**Required work**
Please print every record below exactly as it reads.

**Data excerpts**
+ + + + + + +
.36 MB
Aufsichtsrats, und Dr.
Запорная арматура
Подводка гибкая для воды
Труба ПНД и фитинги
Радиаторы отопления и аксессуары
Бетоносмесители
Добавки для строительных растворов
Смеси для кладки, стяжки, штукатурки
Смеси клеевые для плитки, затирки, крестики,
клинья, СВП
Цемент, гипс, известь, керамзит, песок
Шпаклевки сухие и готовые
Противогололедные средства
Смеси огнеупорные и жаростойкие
+ + + + + + +
**Task solution**
.36 MB
Aufsichtsrats, und Dr.
Запорная арматура
Подводка гибкая для воды
Труба ПНД и фитинги
Радиаторы отопления и аксессуары
Бетоносмесители
Добавки для строительных растворов
Смеси для кладки, стяжки, штукатурки
Смеси клеевые для плитки, затирки, крестики,
клинья, СВП
Цемент, гипс, известь, керамзит, песок
Шпаклевки сухие и готовые
Противогололедные средства
Смеси огнеупорные и жаростойкие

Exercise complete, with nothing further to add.